## Required action
From the listing below, pull out all lines with "ideaal" in them.

## Source material
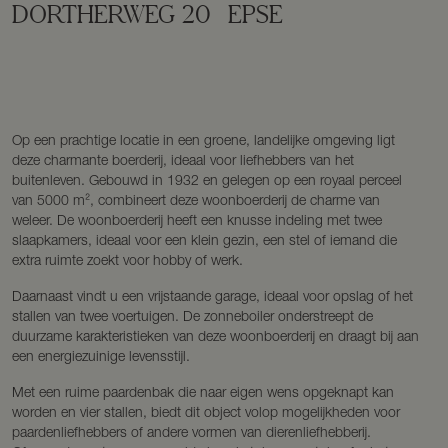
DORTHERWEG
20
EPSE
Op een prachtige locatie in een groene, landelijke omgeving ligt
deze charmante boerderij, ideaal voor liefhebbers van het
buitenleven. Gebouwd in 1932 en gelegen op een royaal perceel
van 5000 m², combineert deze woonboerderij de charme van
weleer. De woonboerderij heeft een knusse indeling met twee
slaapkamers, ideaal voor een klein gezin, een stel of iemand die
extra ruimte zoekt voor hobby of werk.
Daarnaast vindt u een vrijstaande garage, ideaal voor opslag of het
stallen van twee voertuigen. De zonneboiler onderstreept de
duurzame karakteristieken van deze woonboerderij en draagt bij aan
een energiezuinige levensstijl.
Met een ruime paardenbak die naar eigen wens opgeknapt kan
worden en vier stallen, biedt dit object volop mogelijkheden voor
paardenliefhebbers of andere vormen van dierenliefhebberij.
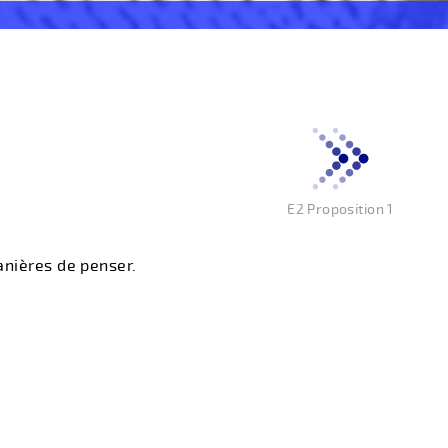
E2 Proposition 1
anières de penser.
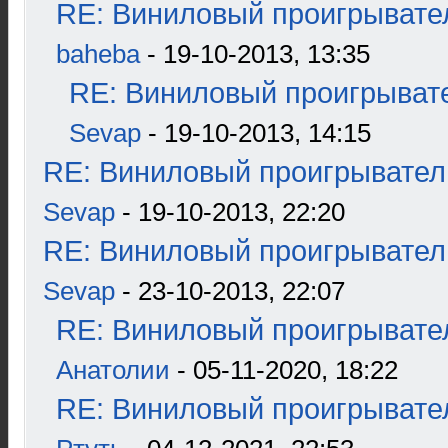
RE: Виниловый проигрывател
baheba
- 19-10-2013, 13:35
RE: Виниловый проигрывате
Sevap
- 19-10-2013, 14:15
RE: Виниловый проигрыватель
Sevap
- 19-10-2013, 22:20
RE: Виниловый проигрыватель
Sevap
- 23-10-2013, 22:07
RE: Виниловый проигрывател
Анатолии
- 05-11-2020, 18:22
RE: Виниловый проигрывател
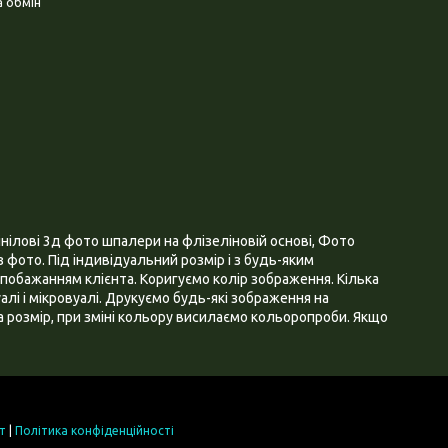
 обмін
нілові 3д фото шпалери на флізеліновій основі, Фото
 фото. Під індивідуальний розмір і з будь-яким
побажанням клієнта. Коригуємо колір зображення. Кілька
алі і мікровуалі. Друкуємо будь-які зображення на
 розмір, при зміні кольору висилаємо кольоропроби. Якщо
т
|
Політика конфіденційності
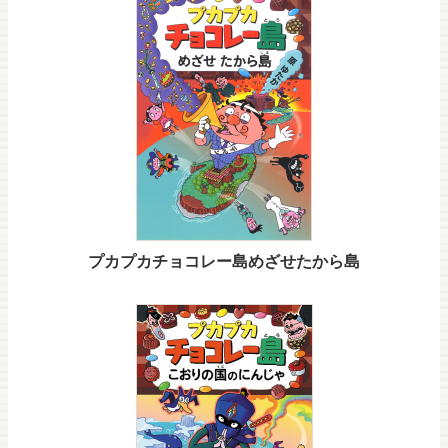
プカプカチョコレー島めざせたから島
--
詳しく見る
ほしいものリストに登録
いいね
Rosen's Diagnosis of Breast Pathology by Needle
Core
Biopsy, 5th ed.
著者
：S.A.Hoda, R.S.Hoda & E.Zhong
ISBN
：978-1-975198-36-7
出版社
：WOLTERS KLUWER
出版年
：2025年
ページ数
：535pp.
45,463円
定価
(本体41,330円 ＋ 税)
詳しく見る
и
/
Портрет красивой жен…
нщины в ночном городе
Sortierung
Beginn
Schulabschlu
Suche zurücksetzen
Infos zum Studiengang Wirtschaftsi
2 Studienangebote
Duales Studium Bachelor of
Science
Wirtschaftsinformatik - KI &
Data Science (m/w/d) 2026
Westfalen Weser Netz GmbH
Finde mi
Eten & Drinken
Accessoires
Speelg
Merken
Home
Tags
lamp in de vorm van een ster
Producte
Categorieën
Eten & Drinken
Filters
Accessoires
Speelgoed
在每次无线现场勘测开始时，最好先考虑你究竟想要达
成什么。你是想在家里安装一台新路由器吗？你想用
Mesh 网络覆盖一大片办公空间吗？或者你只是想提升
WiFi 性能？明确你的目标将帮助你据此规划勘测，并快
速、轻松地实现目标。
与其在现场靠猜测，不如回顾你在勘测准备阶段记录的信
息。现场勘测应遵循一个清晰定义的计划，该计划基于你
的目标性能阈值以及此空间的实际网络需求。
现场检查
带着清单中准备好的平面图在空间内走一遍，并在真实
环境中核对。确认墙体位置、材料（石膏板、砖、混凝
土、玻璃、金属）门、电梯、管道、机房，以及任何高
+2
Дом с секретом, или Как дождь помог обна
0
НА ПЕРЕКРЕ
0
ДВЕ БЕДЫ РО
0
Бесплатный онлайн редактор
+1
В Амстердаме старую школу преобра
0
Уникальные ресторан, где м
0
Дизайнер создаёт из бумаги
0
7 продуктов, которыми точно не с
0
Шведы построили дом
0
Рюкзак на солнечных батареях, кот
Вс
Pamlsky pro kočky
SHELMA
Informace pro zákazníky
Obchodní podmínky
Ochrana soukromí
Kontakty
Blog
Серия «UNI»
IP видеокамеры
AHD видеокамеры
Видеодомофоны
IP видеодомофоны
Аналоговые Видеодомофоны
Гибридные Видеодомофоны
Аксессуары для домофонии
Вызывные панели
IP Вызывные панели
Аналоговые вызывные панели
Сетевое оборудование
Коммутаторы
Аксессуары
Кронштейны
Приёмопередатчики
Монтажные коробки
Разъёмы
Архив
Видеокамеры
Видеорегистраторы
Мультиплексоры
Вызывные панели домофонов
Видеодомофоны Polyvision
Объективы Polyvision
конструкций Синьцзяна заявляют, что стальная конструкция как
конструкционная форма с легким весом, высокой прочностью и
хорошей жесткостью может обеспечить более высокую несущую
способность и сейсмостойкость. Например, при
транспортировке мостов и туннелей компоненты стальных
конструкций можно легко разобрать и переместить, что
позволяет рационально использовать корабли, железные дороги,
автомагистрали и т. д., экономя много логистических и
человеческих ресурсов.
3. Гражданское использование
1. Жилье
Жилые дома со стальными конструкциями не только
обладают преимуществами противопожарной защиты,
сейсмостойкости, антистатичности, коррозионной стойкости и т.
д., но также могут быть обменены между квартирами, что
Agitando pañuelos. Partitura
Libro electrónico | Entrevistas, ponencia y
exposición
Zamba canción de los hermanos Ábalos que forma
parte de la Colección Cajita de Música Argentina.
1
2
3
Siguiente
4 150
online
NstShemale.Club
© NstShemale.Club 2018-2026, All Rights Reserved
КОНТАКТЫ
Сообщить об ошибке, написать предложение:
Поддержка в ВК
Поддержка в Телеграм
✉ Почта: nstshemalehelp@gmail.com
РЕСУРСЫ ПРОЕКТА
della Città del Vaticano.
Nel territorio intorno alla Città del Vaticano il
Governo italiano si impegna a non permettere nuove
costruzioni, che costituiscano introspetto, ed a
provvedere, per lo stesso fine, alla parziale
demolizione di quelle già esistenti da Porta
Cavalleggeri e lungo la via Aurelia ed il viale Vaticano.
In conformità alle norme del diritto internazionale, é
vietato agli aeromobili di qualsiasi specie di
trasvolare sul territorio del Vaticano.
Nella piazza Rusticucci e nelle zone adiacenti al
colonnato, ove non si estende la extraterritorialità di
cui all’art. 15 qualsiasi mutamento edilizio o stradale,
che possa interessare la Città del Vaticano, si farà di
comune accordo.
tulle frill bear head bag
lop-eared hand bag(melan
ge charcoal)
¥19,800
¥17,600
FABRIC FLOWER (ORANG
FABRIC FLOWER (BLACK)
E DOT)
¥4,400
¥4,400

## Answer to the exercise
deze charmante boerderij, ideaal voor liefhebbers van het
slaapkamers, ideaal voor een klein gezin, een stel of iemand die
Daarnaast vindt u een vrijstaande garage, ideaal voor opslag of het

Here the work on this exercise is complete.